Pandemia deve fazer IDH retroceder pela primeira vez desde 1990

Programa das Nações Unidas para o Desenvolvimento (PNUD) observa que renda per capita global deve sofrer queda de 4% este ano

Favela Acari, no Rio de Janeiro; desigualdade social deve aumentar por conta dos impactos da pandemia
Foto: Reprodução/ YouTube
Favela Acari, no Rio de Janeiro; desigualdade social deve aumentar por conta dos impactos da pandemia

O índice de Desenvolvimento Humano global, que combina os níveis de educação, saúde e padrão de vida de todos os países, pode retroceder em 2020 devido à pandemia do novo coronavírus (Sars-Cov-2). A tendência foi observada em relatório do Programa das Nações Unidas para o Desenvolvimento (Pnud), divulgado nesta quarta-feira (20). Seria a primeira queda desde que o índice foi criado em 1990.

Os números são divulgados anualmente em relatórios do Pnud e utilizados pela ONU para medir o Índice de Desenvolvimento Humano (IDH) de todos os países.

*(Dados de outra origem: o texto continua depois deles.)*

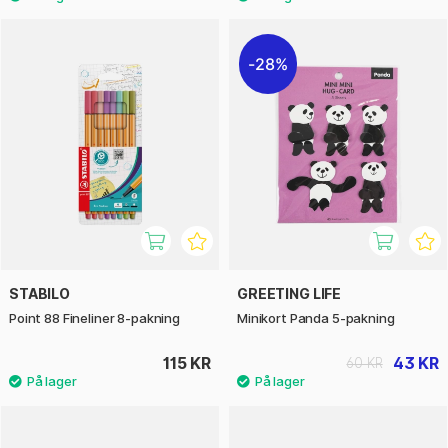
28%
STABILO
GREETING LIFE
Point 88 Fineliner 8-pakning
Minikort Panda 5-pakning
115 KR
43 KR
60 KR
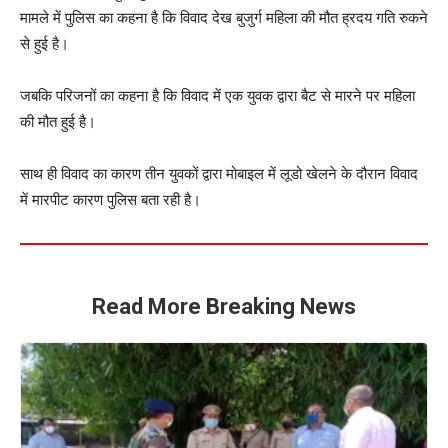
मामले में पुलिस का कहना है कि विवाद देख बुजुर्ग महिला की मौत ह्रदय गति रुकने
से हुई है।
जबकि परिजनों का कहना है कि विवाद में एक युवक द्वारा बैट से मारने पर महिला
की मौत हुई है।
साथ ही विवाद का कारण तीन युवकों द्वारा मोबाइल में लूडो खेलने के दौरान विवाद
में मारपीट कारण पुलिस बता रही है।
Read More Breaking News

"O mundo passou por muitas crises nos últimos 30 anos, incluindo a crise financeira global de 2007 a 2009. Cada uma delas afetou fortemente o desenvolvimento humano, mas, em geral, os ganhos de desenvolvimento foram acumulados globalmente ano a ano”, afirmou o Administrador do PNUD, Achim Steiner. “A covid-19, com seu triplo impacto em saúde, educação e renda, pode mudar essa tendência.”

De acordo com o documento, as quedas nos níveis fundamentais do desenvolvimento humano estão sendo sentidas na maioria dos países, tanto os ricos, quanto os pobres. O Pnud estima que a renda per capita global recue 4% neste ano.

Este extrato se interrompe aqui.